I am working on a mathematical modeling figure using Graphpad Prism. I got data from a collaborator. He works on the computational part. He sends me his model fitting and simulation results in a set of CSV files. The data contains:
- Experiment data: 2 genotypes x 5 cell species x 7 times points x 3 replicates
- Simulations: 4 simulations, each contains:
- 2 genotypes x 5 cell species x 200 simulated times points
- 2 genotypes x 10 ( fitted parameters + standard deviations)
- 2 genotypes x 4 residual errors measuring fitting goodness x 100 runs.
As you can see, I need to put all these data into Prism to make good looking figures. Initially, I was copy-pasting by hand. Soon, as the collaboration progress, I found it is unsustainable. Every time we change something or have a new idea, my collaborator sends me a new set of simulated data. It may only take his computer minutes to run, or hours I am not sure (but it is his computer, not his hand.) It takes me a lot of time to redo the copy-and-paste. And I often am not sure if I have copy the wrong data or pasted to the right place or not, or whether I completely skipped anything, because the data looks so similar.
After a couple of iterations, I realize this has to be automated.
I found out that since version 5, Graphpad Prism stores its data in XML format in its pzfx files. It is indeed intended for automated data manipulation.
Unfortunately, there is no python module for this purpose yet. Here is what I did:
from bs4 import BeautifulSoup # read and write XML
import pandas as pd # get data from CSVs
from lxml import etree # generate XML
The pzfx to start with should already contains the tables and graphs you want. We will replace existing table with new data. I have not tested generating new table.

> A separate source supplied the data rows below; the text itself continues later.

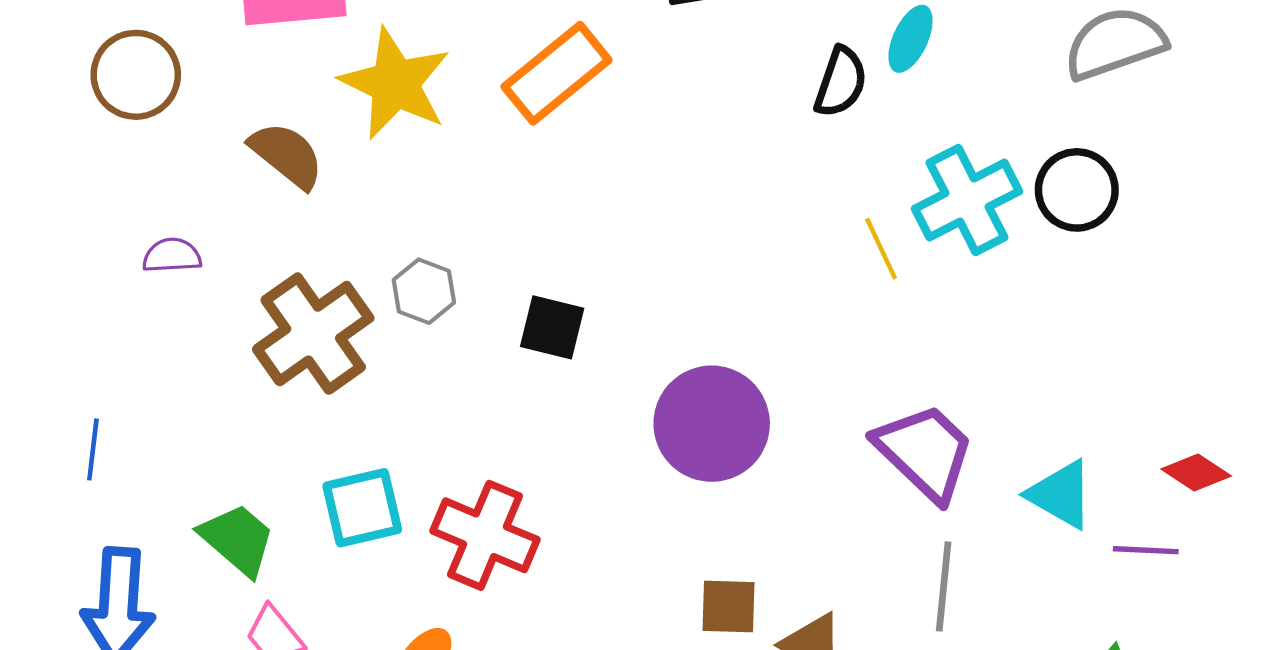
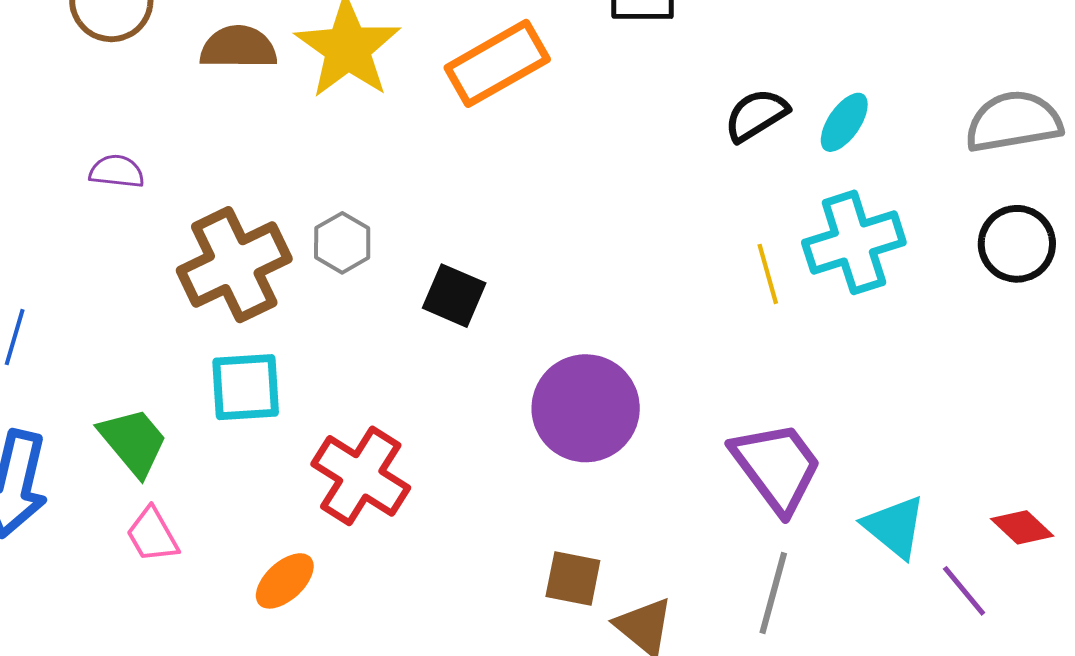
cyan ellipse: (910, 39) -> (844, 122), moved
black semicircle: (841, 82) -> (756, 115), turned -150
brown semicircle: (287, 155) -> (238, 47), moved, turned -48
black circle: (1077, 190) -> (1017, 244), moved
cyan square: (362, 508) -> (246, 387), moved
purple line: (1146, 550) -> (964, 591), turned 38

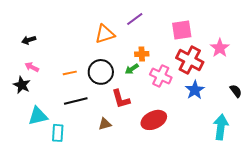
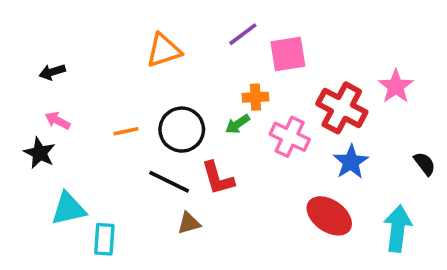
pink square: (182, 30) -> (288, 54), moved
orange triangle: (105, 34) -> (164, 50), moved
black line: (76, 101) -> (169, 182), moved, turned 40
red ellipse: (154, 120) -> (329, 216), moved, turned 60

# read the pzfx file and parse it to bs4 xml data
with open('YL524.pzfx', 'r') as f:
data = f.read()
Bs_data = BeautifulSoup(data, "xml")
You can open the same file with your favorite text editor (Sublime Text 3 for me) and Prism to check the table names and data structure. A simple representation is like this:
You can now check the element with BeautifulSoup. For example:
# Table34 - 5th YColumn - 1st Subcolumn
Bs_data.find('Table', {"ID": "Table34"}).find_all('YColumn')[4].find_all('Subcolumn')[0]
Now we have two ways to replace the old data with new data.
1. You can replace the individual d value with a new one in string format:
Bs_data.find('Table', {"ID": "Table{}".format(value + 3)}).find_all('YColumn')[
i
].find_all('Subcolumn')[0].find_all('d')[0].string.replace_with(str(wtProRates.iloc[i, 0]))
2. You can replace the entire Subcolumn with a new XML etree element:
x = etree.Element('Subcolumn')
for k, row in chi2[i].iteritems():
item = etree.SubElement(x, 'd').text = str(row)
Bs_data.find('Table', {"ID": "Table45"}).find_all('YColumn')[
l+i
].find_all('Subcolumn')[0].replace_with(
BeautifulSoup(etree.tostring(x, pretty_print=True), 'xml').Subcolumn)
Lots of variable names in the code above are used for proper looping and pandas iterations. You need to adapt to your specific needs.
Becareful, check your data often to see the data goes to the place you want. If you replace a Subcolumn with a Nonetype object. You will get one subcolumn deleted and your loops and data table will be off.
After everying confirmed OK, you can output the new file:
with open('YL524_out.pzfx', 'w') as f:
f.write(str(Bs_data))
Use str(Bs_data) rather than Bs_data.prettify(). The latter output will be unreadable by Prism.
Open the output file with Prism, you will see everything updated automatically with new data in there! Hooray!